Now Mr. Jobs and his team have taken another dysfunctional, user-hostile product and bashed the ugliness out of it: the downloadable-music service.
....iTunes Music Store, succeeds ... You can buy any of its 200,000 songs for $1 each; it's the first music service that requires no monthly fee. You can also buy an entire album for $10; it's the first music service that makes downloading an album less expensive than buying a CD. And you can do almost anything you like with the music you buy (like copying it to CD's, to other Macs or to iPods); it's the first music service that doesn't view every customer as a criminal-in-waiting.
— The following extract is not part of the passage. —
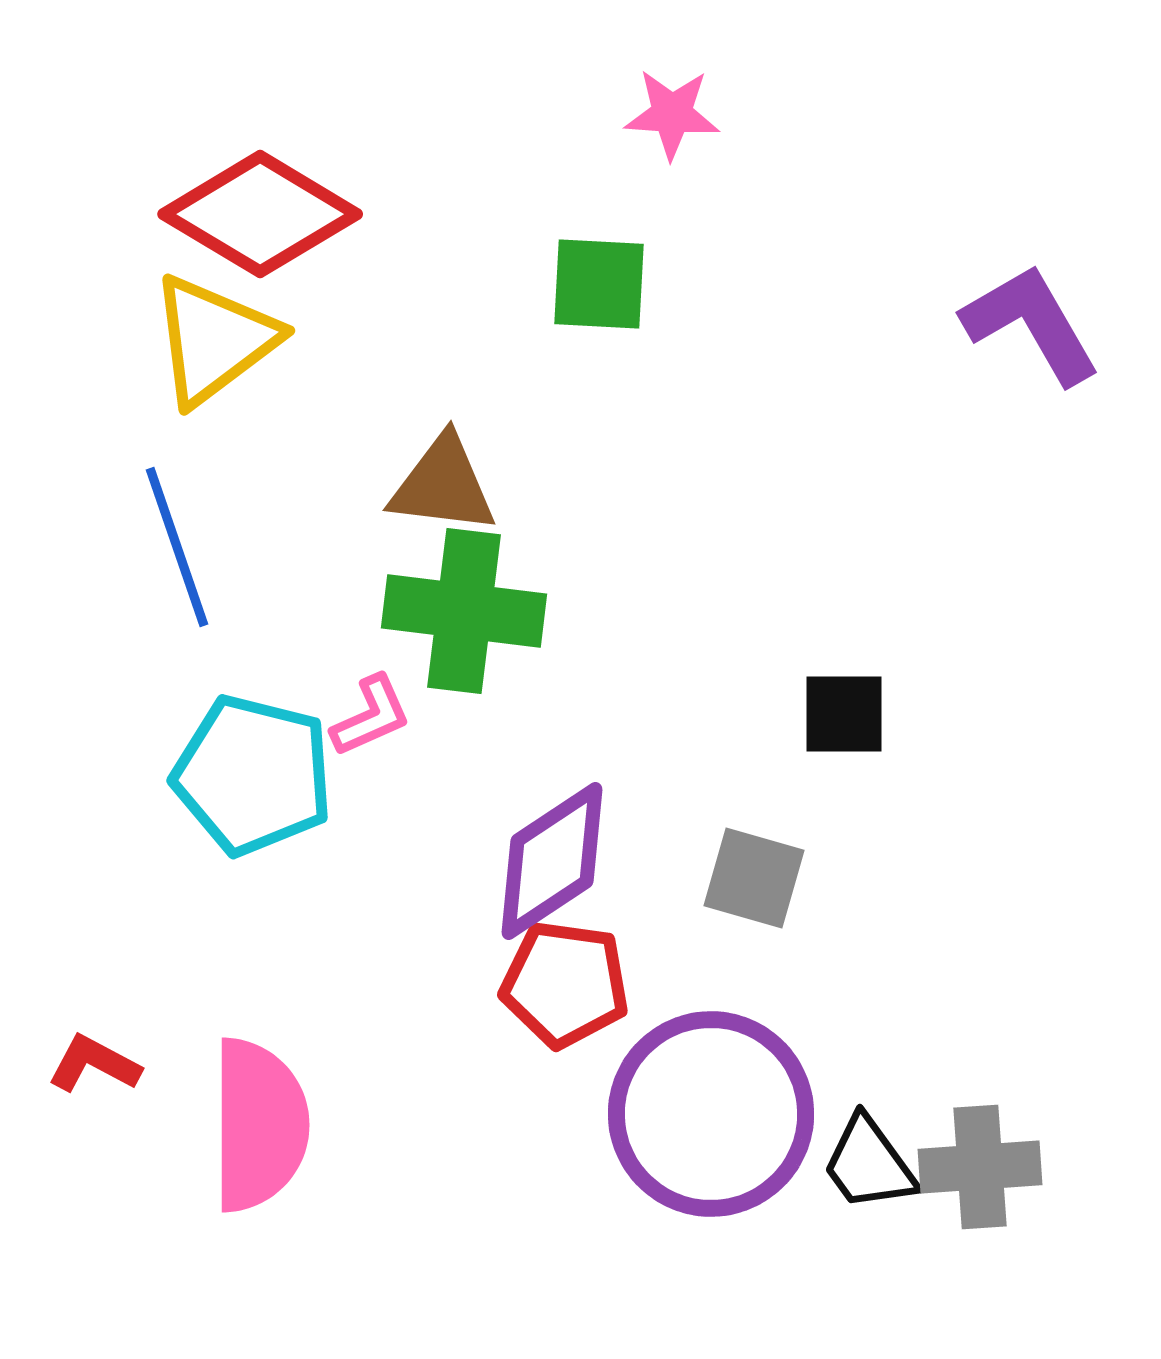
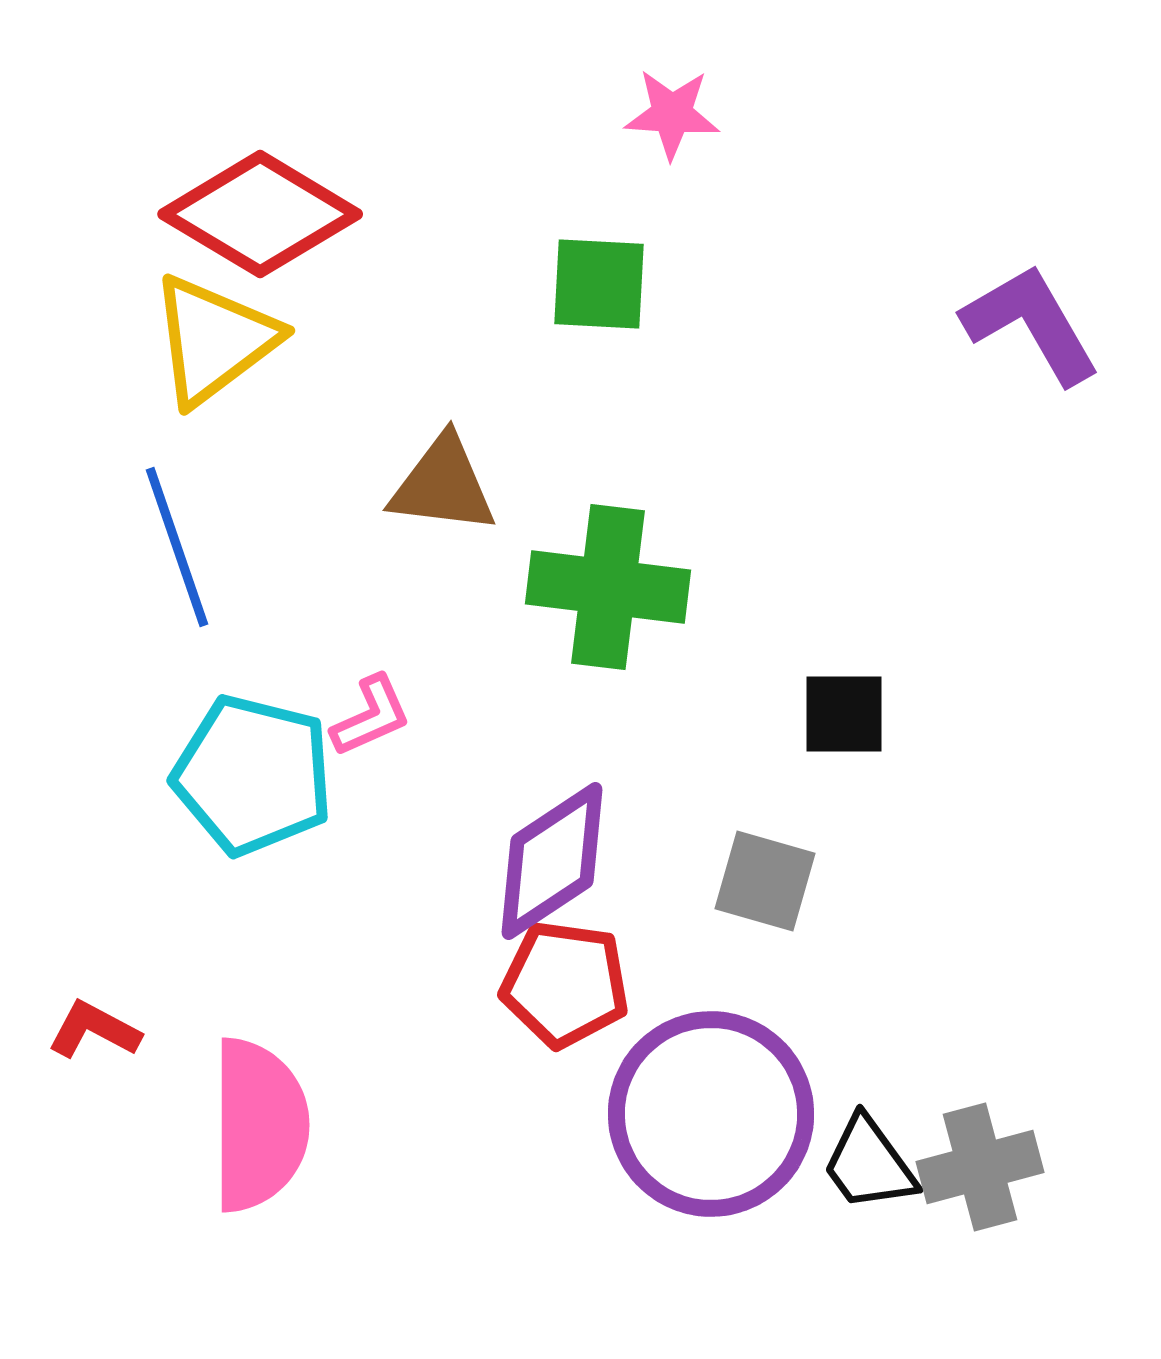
green cross: moved 144 px right, 24 px up
gray square: moved 11 px right, 3 px down
red L-shape: moved 34 px up
gray cross: rotated 11 degrees counterclockwise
Using complex background technology to create simple-seeming products has always been Apple's most important talent, and the iTunes Music Store is a classic example. The truth is, you can't exactly do anything with the music you buy. For example, you can burn your downloaded music onto as many CD's as you like, but only 10 consecutive times without rearranging their playback order. It's a precaution that prevents mass production of illegal CD copies, but couldn't possibly inconvenience everyday music fans.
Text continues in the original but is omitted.